Telenor Aims To Seize Mobile Satellite Initiative

By | September 10, 2003 | Feature

Telenor Satellite Services (TSS) CEO Tore Hilde believes the land mobile arena will offer the satellite operator numerous opportunities in the coming years. While maritime will continue to be the main market for the company, it is clear the growth opportunities for the company lie away from this sector. Hilde told Interspace: “There is no doubt that the land mobile market will be the fastest growing market in the years to come. It is important to adapt to the market and develop the services and applications to meet the demand. On the land mobile market, we see a special group of clients emerging such as big corporations who have the need from anything from handheld to VSAT, and maybe further on to multicasting services.
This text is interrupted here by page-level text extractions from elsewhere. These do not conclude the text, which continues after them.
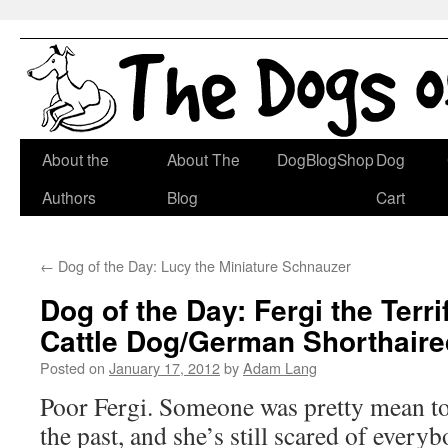
Skip
About the
About The
DogBlogShop
Dog
to
Authors
Blog
Cart
content
←
Dog of the Day: Lucy the Miniature Schnauzer
Dog of the Day: Fergi the Terri
Cattle Dog/German Shorthaire
Posted on
January 17, 2012
by
Adam Lang
Poor Fergi. Someone was pretty mean to
the past, and she’s still scared of everyb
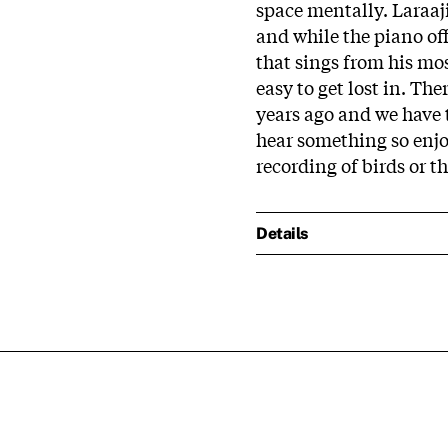
space mentally. Laraaj
and while the piano off
that sings from his mos
easy to get lost in. The
years ago and we have to 
hear something so enjoy
recording of birds or th
Details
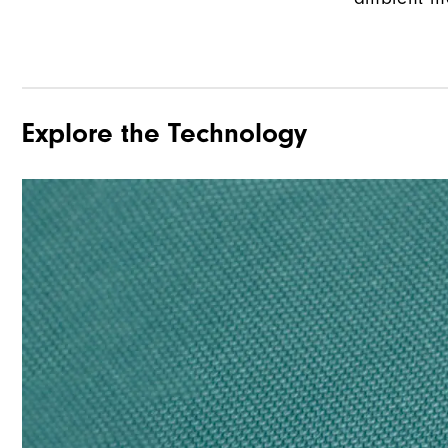
Explore the Technology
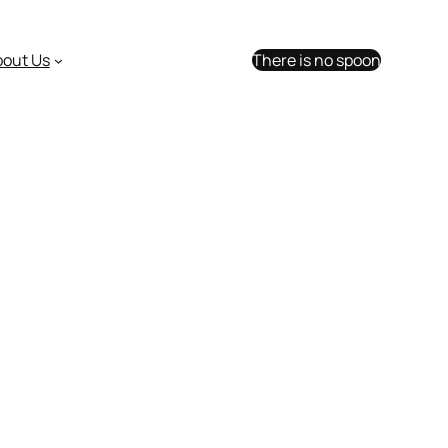
bout Us
There is no spoon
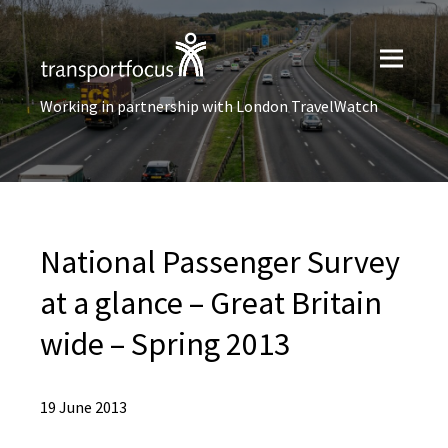
Working in partnership with London TravelWatch
National Passenger Survey
at a glance – Great Britain
wide – Spring 2013
19 June 2013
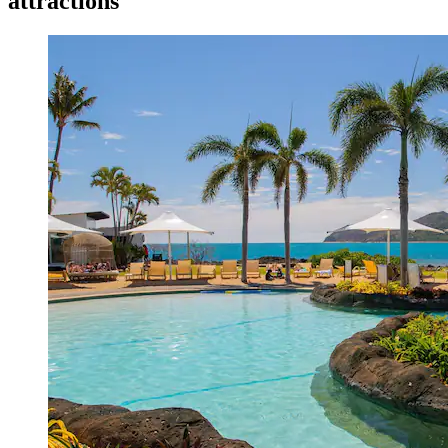
attractions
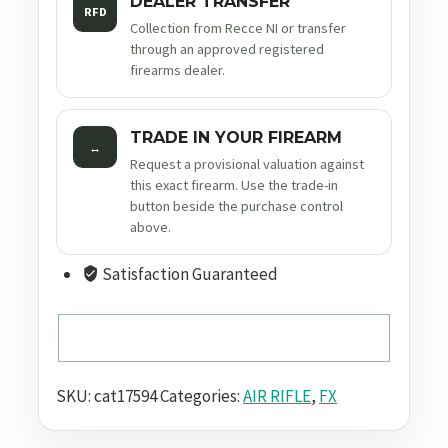
DEALER TRANSFER
RFD
Collection from Recce NI or transfer
through an approved registered
firearms dealer.
TRADE IN YOUR FIREARM
↔
Request a provisional valuation against
this exact firearm. Use the trade-in
button beside the purchase control
above.
Satisfaction Guaranteed
SKU:
cat17594
Categories:
AIR RIFLE
,
FX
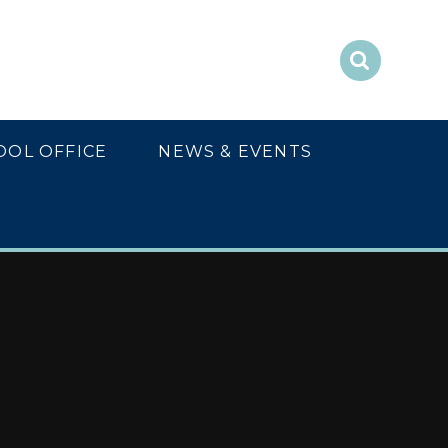
OOL OFFICE
NEWS & EVENTS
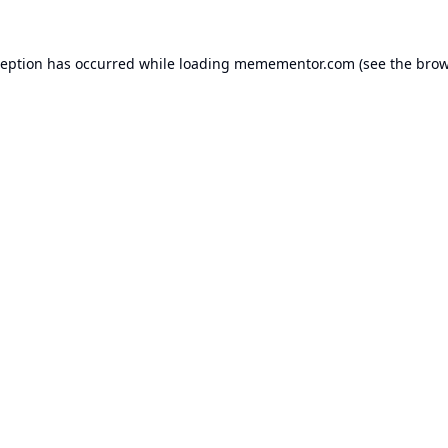
ception has occurred while loading
memementor.com
(see the
brow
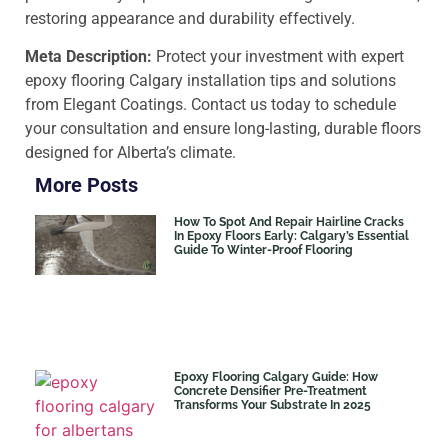
restoring appearance and durability effectively.
Meta Description:
Protect your investment with expert
epoxy flooring Calgary installation tips and solutions
from Elegant Coatings. Contact us today to schedule
your consultation and ensure long-lasting, durable floors
designed for Alberta’s climate.
More Posts
How To Spot And Repair Hairline Cracks
In Epoxy Floors Early: Calgary’s Essential
Guide To Winter-Proof Flooring
Epoxy Flooring Calgary Guide: How
Concrete Densifier Pre-Treatment
Transforms Your Substrate In 2025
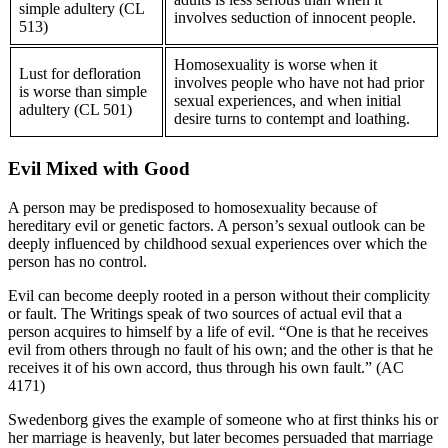
simple adultery (CL
involves seduction of innocent people.
513)
Homosexuality is worse when it
Lust for defloration
involves people who have not had prior
is worse than simple
sexual experiences, and when initial
adultery (CL 501)
desire turns to contempt and loathing.
Evil Mixed with Good
A person may be predisposed to homosexuality because of
hereditary evil or genetic factors. A person’s sexual outlook can be
deeply influenced by childhood sexual experiences over which the
person has no control.
Evil can become deeply rooted in a person without their complicity
or fault. The Writings speak of two sources of actual evil that a
person acquires to himself by a life of evil. “One is that he receives
evil from others through no fault of his own; and the other is that he
receives it of his own accord, thus through his own fault.” (AC
4171)
Swedenborg gives the example of someone who at first thinks his or
her marriage is heavenly, but later becomes persuaded that marriage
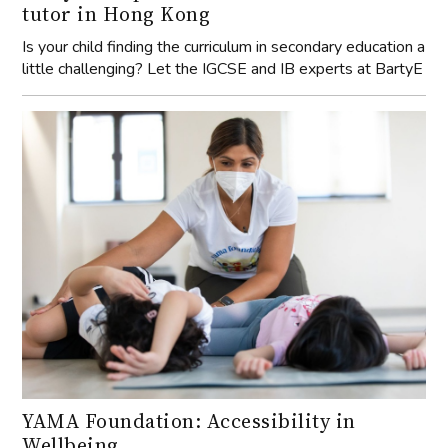
tutor in Hong Kong
Is your child finding the curriculum in secondary education a
little challenging? Let the IGCSE and IB experts at BartyE
YAMA Foundation: Accessibility in
Wellbeing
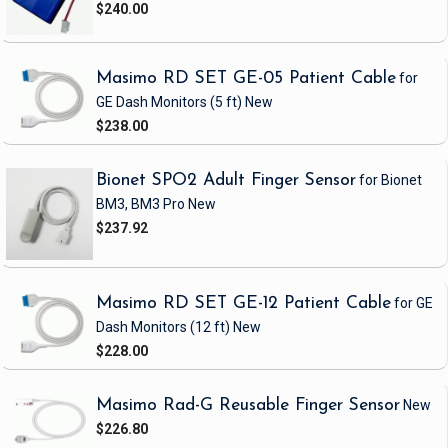
$240.00
Masimo RD SET GE-05 Patient Cable
for
GE Dash Monitors
(5 ft)
New
$238.00
Bionet SPO2 Adult Finger Sensor
for Bionet
BM3, BM3 Pro
New
$237.92
Masimo RD SET GE-12 Patient Cable
for GE
Dash Monitors
(12 ft)
New
$228.00
Masimo Rad-G Reusable Finger Sensor
New
$226.80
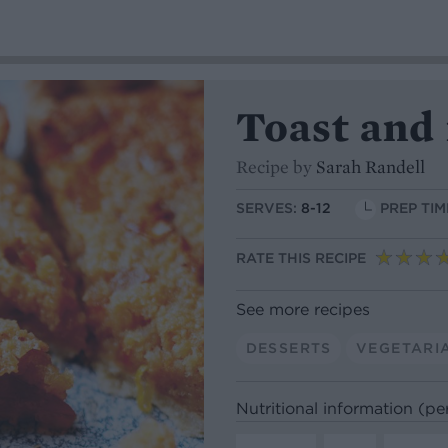
Toast and
Recipe by
Sarah Randell
SERVES:
8-12
PREP TIM
RATE THIS RECIPE
See more recipes
DESSERTS
VEGETARI
Nutritional information (pe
We would then have a complete portfolio of services.”

TSS is part of Telenor [OSE: TEL], the Norwegian telco and is one of the largest providers of mobile satellite services globally. It cemented its position last year when its parent Telenor acquired Comsat Mobile Communications from Lockheed Martin [NYSE: LMT]. Telenor also holds a 15 per cent stake in Inmarsat Ventures. The deal enabled Telenor Satellite Services to be in a position to offer a global service to its customer base. Further acquisitions are unlikely at this stage. Hilde says: “We are not necessarily looking for further acquisitions but we are always exploring new opportunities to expand our business. We don’t necessarily have to go through a restructuring process, but we are always exploring new opportunities.”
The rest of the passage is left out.